======== Source material
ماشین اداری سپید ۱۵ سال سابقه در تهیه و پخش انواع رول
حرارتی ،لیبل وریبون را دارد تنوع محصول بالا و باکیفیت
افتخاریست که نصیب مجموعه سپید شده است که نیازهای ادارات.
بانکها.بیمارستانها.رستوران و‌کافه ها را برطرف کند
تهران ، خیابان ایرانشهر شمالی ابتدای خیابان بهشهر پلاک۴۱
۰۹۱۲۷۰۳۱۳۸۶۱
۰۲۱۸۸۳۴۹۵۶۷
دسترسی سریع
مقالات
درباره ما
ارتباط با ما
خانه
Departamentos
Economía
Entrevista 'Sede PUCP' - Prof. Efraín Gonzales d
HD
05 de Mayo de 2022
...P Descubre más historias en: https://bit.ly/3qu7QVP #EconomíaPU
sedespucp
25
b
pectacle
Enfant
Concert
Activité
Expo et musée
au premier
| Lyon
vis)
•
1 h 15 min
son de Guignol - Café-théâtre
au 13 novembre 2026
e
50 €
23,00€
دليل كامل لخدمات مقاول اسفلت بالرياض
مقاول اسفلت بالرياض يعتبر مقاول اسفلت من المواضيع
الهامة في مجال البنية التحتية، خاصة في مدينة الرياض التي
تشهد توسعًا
================
======== Source material
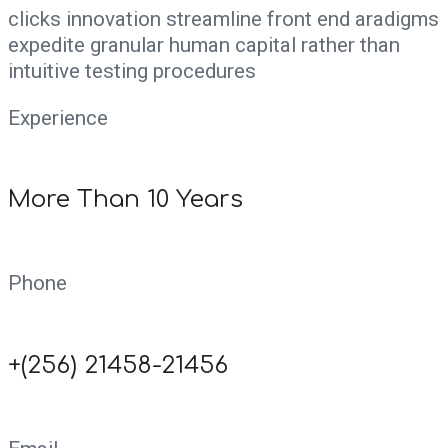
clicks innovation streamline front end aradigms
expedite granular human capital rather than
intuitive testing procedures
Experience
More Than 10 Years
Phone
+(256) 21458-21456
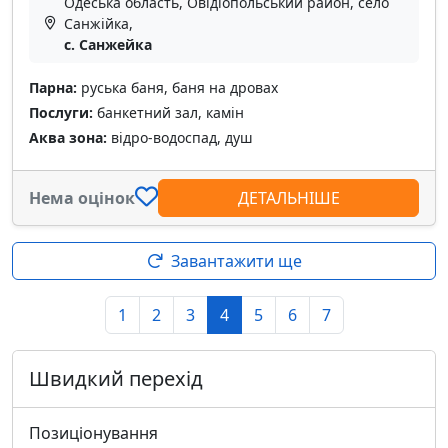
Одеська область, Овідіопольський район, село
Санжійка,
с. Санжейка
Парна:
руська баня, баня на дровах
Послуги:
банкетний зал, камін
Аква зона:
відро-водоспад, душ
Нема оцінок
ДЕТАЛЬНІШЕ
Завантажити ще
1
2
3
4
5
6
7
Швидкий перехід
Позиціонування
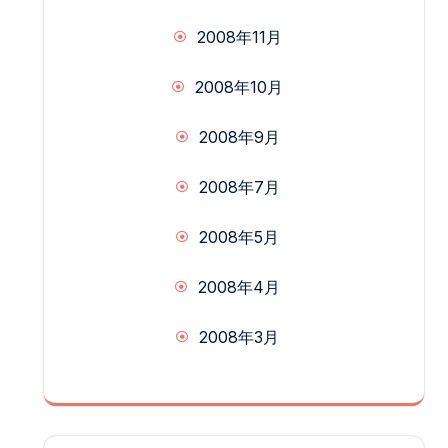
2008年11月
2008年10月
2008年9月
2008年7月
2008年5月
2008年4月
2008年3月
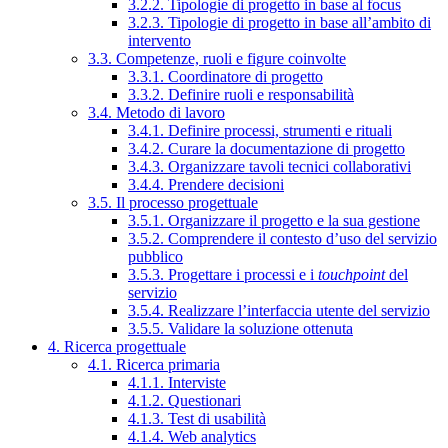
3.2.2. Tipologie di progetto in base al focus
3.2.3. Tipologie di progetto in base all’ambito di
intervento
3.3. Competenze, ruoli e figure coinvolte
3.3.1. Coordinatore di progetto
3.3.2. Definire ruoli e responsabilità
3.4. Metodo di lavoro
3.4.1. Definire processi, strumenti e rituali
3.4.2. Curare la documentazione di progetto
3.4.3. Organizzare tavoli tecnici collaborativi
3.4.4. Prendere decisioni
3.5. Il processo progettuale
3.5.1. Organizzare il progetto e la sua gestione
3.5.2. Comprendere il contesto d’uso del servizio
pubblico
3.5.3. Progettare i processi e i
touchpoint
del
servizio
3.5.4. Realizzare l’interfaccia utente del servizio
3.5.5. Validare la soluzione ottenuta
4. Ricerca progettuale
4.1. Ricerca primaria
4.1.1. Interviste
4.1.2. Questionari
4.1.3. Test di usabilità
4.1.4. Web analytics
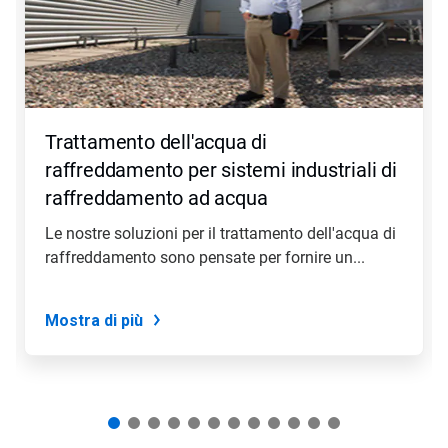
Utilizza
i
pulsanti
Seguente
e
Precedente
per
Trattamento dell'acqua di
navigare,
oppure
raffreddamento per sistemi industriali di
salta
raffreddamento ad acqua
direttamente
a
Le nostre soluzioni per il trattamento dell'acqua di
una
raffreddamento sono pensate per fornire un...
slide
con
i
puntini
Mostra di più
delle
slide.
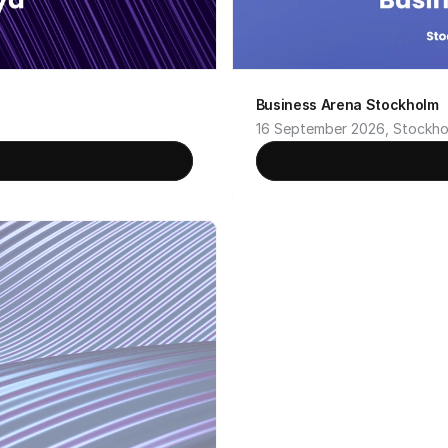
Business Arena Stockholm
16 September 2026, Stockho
================
======== Source material
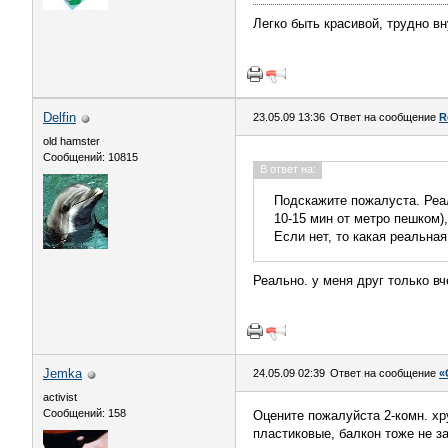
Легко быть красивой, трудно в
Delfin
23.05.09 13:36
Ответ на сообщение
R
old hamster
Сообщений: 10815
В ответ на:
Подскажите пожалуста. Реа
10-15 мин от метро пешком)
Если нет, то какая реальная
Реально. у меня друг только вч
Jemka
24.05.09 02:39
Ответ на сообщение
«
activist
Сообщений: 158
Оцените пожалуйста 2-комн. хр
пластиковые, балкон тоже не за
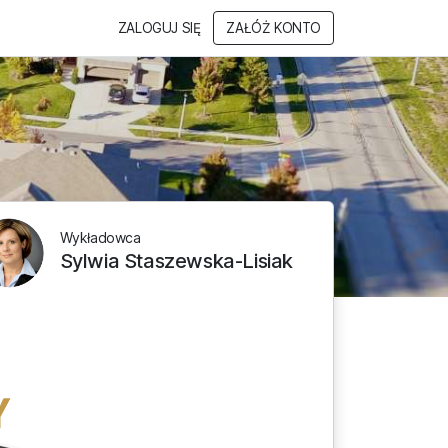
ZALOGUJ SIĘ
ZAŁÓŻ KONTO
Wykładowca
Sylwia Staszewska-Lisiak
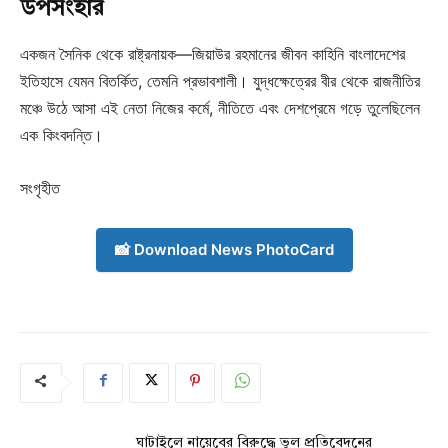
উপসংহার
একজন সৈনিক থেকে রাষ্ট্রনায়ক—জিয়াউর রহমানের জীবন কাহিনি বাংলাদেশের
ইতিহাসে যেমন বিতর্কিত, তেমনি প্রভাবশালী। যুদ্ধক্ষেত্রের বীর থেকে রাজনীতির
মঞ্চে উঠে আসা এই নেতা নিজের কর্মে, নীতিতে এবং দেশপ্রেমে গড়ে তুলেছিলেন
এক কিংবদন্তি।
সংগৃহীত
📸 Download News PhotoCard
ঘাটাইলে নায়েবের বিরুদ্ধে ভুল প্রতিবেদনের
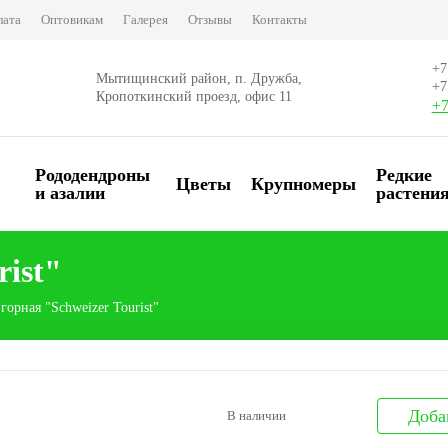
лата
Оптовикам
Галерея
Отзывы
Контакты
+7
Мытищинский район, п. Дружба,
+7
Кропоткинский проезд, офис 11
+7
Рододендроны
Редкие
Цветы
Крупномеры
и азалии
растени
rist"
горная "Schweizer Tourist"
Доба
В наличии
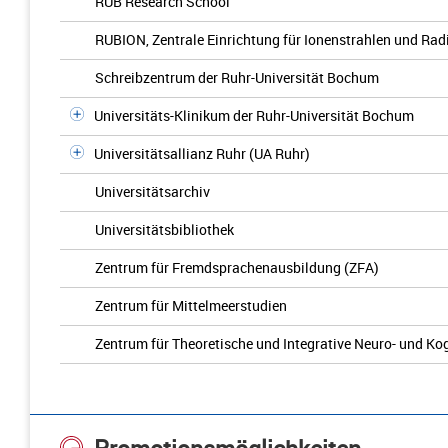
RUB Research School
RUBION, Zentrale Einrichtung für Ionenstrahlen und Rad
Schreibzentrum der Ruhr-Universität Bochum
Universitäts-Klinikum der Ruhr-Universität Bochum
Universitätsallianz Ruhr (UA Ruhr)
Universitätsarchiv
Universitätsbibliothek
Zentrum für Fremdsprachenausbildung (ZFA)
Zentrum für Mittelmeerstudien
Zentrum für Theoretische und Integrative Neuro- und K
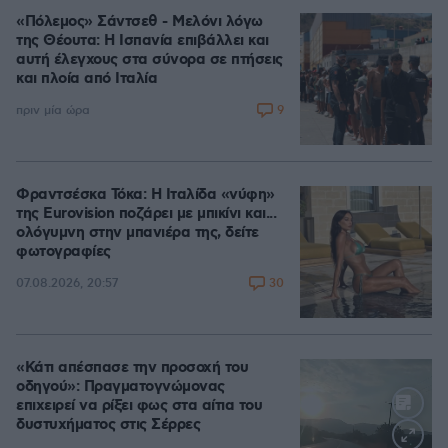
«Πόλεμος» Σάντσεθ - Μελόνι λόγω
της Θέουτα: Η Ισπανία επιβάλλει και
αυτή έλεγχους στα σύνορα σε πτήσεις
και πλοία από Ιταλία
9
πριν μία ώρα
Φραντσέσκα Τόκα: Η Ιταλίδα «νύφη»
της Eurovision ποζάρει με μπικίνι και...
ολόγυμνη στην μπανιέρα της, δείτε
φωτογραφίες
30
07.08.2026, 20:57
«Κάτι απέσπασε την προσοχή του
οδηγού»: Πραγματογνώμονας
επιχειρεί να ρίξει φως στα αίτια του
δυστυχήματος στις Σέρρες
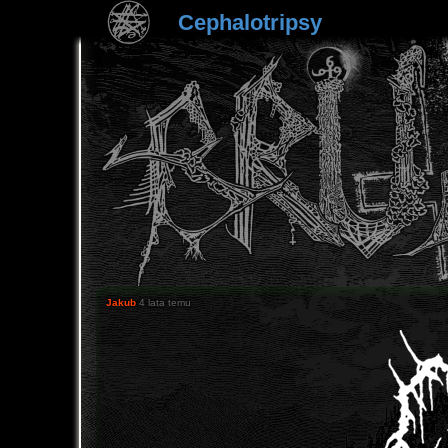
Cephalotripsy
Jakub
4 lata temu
================
Write out word for word the lines above that run from the one with "Нема оцінок" to the one with "16 September 2026, Stockho". Include both end lines; exclude the images.

* **Written answer**
Нема оцінок
ДЕТАЛЬНІШЕ
Завантажити ще
1
2
3
4
5
6
7
Швидкий перехід
Позиціонування
2008年11月
2008年10月
2008年9月
2008年7月
2008年5月
2008年4月
2008年3月
3.2.2. Tipologie di progetto in base al focus
3.2.3. Tipologie di progetto in base all’ambito di
intervento
3.3. Competenze, ruoli e figure coinvolte
3.3.1. Coordinatore di progetto
3.3.2. Definire ruoli e responsabilità
3.4. Metodo di lavoro
3.4.1. Definire processi, strumenti e rituali
3.4.2. Curare la documentazione di progetto
3.4.3. Organizzare tavoli tecnici collaborativi
3.4.4. Prendere decisioni
3.5. Il processo progettuale
3.5.1. Organizzare il progetto e la sua gestione
3.5.2. Comprendere il contesto d’uso del servizio
pubblico
3.5.3. Progettare i processi e i
touchpoint
del
servizio
3.5.4. Realizzare l’interfaccia utente del servizio
3.5.5. Validare la soluzione ottenuta
4. Ricerca progettuale
4.1. Ricerca primaria
4.1.1. Interviste
4.1.2. Questionari
4.1.3. Test di usabilità
4.1.4. Web analytics
Utilizza
i
pulsanti
Seguente
e
Precedente
per
Trattamento dell'acqua di
navigare,
oppure
raffreddamento per sistemi industriali di
salta
raffreddamento ad acqua
direttamente
a
Le nostre soluzioni per il trattamento dell'acqua di
una
raffreddamento sono pensate per fornire un...
slide
con
i
puntini
Mostra di più
delle
slide.
Business Arena Stockholm
16 September 2026, Stockho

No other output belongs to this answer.